[[ DATA FOR THIS EXERCISE open ]]

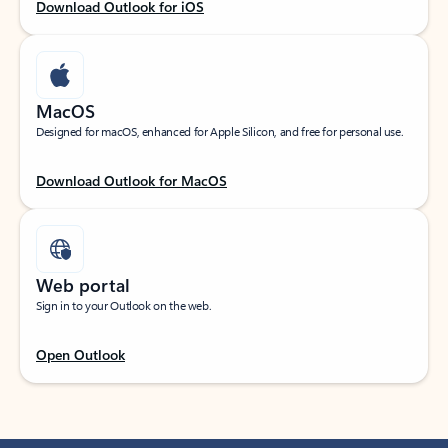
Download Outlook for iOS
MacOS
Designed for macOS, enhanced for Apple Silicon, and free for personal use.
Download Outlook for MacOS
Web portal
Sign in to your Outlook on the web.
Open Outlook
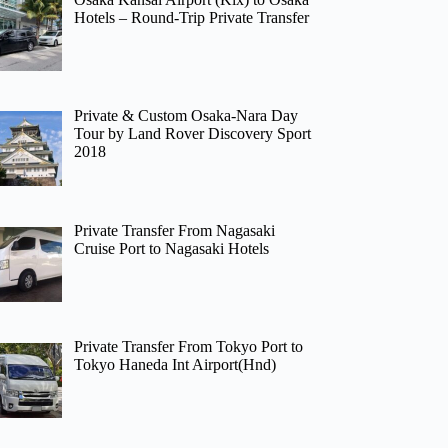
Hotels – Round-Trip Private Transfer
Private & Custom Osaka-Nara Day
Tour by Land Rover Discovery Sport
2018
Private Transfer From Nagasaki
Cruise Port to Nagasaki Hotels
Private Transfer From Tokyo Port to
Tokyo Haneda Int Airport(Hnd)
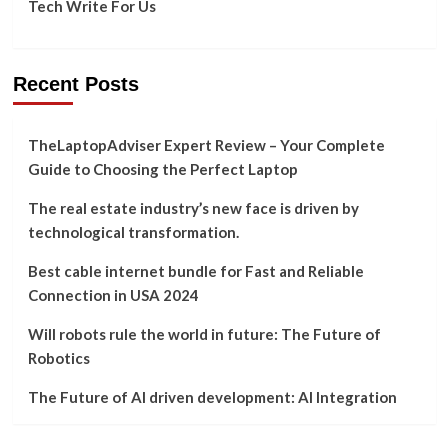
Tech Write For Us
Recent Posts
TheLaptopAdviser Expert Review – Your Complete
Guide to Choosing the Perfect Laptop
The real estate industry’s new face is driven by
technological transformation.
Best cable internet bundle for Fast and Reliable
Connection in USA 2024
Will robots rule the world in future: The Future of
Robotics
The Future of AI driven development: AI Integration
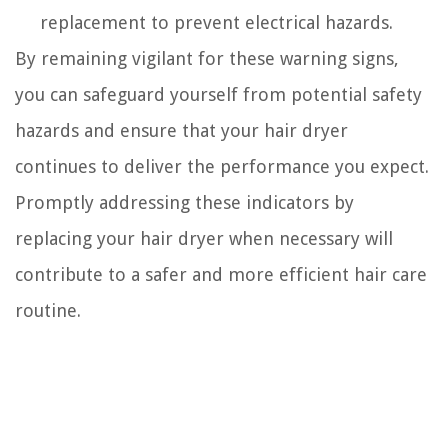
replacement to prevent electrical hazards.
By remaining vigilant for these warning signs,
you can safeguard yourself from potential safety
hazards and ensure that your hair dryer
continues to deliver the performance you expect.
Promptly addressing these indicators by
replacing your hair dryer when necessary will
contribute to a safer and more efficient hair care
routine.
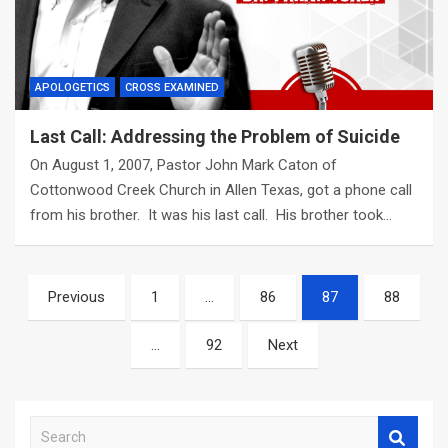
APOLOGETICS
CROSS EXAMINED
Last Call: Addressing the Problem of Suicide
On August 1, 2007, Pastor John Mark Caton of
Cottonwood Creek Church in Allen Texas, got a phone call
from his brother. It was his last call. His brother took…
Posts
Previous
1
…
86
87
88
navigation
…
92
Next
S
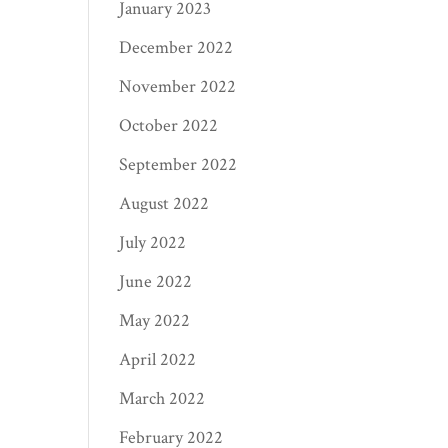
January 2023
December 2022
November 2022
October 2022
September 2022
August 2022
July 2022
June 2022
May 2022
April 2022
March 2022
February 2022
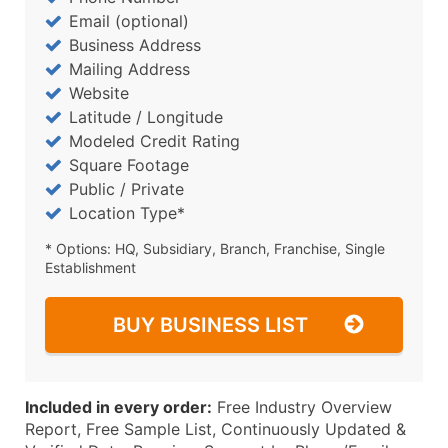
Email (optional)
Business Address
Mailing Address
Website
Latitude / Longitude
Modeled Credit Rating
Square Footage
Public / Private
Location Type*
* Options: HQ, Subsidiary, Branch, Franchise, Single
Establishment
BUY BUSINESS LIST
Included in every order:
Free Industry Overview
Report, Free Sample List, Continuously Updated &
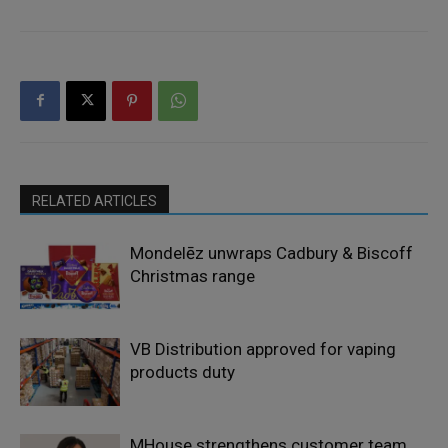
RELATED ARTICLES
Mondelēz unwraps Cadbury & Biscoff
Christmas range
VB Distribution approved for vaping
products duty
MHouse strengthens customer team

[[ DATA FOR THIS EXERCISE closed ]]

## WHAT YOU WILL DO
When the line containing "Cottonwood Creek Church" is reached, write out that line and each one after it exactly, ending with the last line of the records; pictures are not copied.

## YOUR RESPONSE
Cottonwood Creek Church in Allen Texas, got a phone call
from his brother. It was his last call. His brother took…
Posts
Previous
1
…
86
87
88
navigation
…
92
Next
S
January 2023
December 2022
November 2022
October 2022
September 2022
August 2022
July 2022
June 2022
May 2022
April 2022
March 2022
February 2022
Email (optional)
Business Address
Mailing Address
Website
Latitude / Longitude
Modeled Credit Rating
Square Footage
Public / Private
Location Type*
* Options: HQ, Subsidiary, Branch, Franchise, Single
Establishment
BUY BUSINESS LIST
Included in every order:
Free Industry Overview
Report, Free Sample List, Continuously Updated &
RELATED ARTICLES
Mondelēz unwraps Cadbury & Biscoff
Christmas range
VB Distribution approved for vaping
products duty
MHouse strengthens customer team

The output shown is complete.